YOUR ASSIGNMENT. Going through the data below, copy out each line where the word "this" shows up.
[[ DATA SUPPLIED, beginning ]]
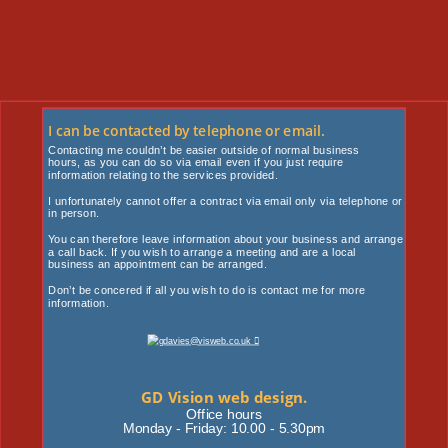
I can be contacted by telephone or email.
Contacting me couldn’t be easier outside of normal business 
hours, as you can do so via email even if you just require
information relating to the services provided. 
I unfortunately cannot offer a contract via email only via telephone or 
in person. 
You can therefore leave information about your business and arrange 
a call back. If you wish to arrange a meeting and are a local 
business an appointment can be arranged. 
Don’t be concered if all you wish to do is contact me for more 
information. 
GD Vision web design.
Office hours
Monday - Friday: 10.00 - 5.30pm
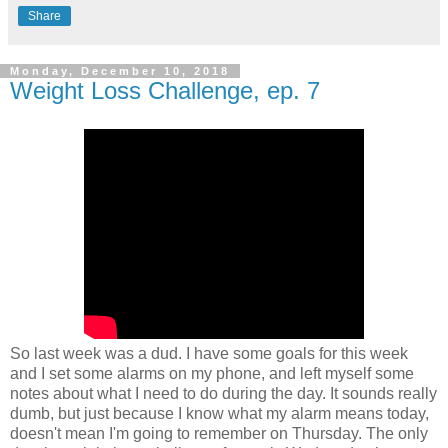
Share
Monday, December 10, 2018
Weight Loss Challenge, ep. 7
So last week was a dud. I have some goals for this week
and I set some alarms on my phone, and left myself some
notes about what I need to do during the day. It sounds really
dumb, but just because I know what my alarm means today,
doesn't mean I'm going to remember on Thursday. The only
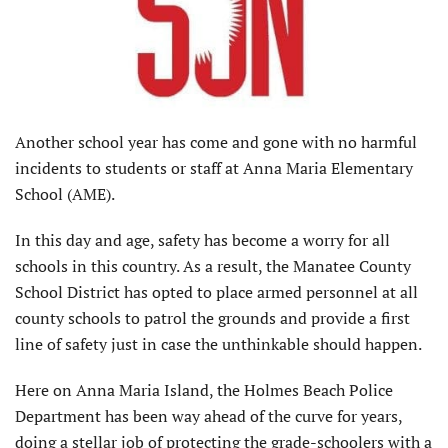
Another school year has come and gone with no harmful
incidents to students or staff at Anna Maria Elementary
School (AME).
In this day and age, safety has become a worry for all
schools in this country. As a result, the Manatee County
School District has opted to place armed personnel at all
county schools to patrol the grounds and provide a first
line of safety just in case the unthinkable should happen.
Here on Anna Maria Island, the Holmes Beach Police
Department has been way ahead of the curve for years,
doing a stellar job of protecting the grade-schoolers with a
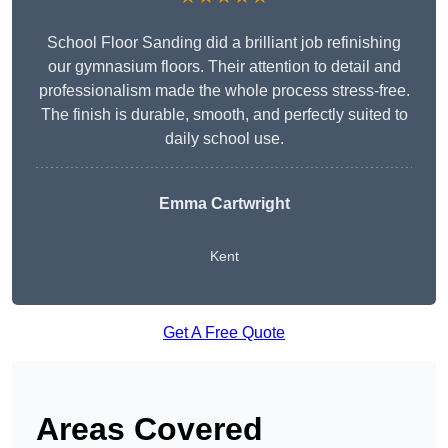
School Floor Sanding did a brilliant job refinishing
our gymnasium floors. Their attention to detail and
professionalism made the whole process stress-free.
The finish is durable, smooth, and perfectly suited to
daily school use.
Emma Cartwright
Kent
Get A Free Quote
Areas Covered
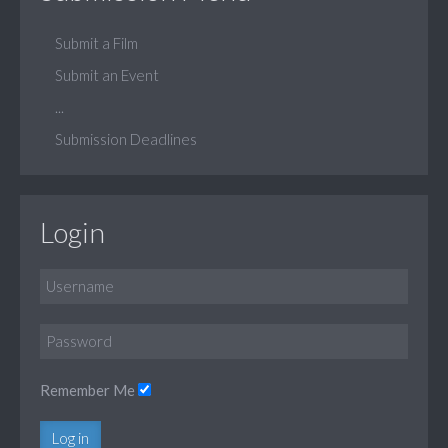
Submit a Film
Submit an Event
...
Submission Deadlines
Login
Remember Me
Log in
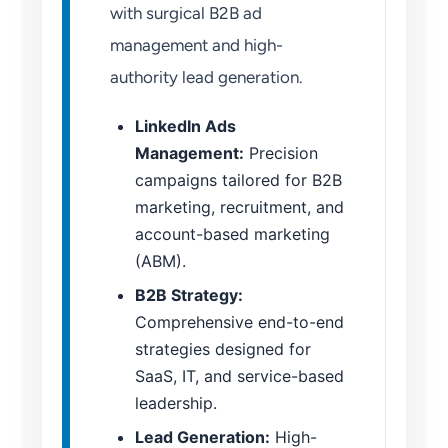
with surgical B2B ad
management and high-
authority lead generation.
LinkedIn Ads
Management:
Precision
campaigns tailored for B2B
marketing, recruitment, and
account-based marketing
(ABM).
B2B Strategy:
Comprehensive end-to-end
strategies designed for
SaaS, IT, and service-based
leadership.
Lead Generation:
High-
[[ DATA SUPPLIED, end ]]
ANSWER BELOW.
So last week was a dud. I have some goals for this week
In this day and age, safety has become a worry for all
schools in this country. As a result, the Manatee County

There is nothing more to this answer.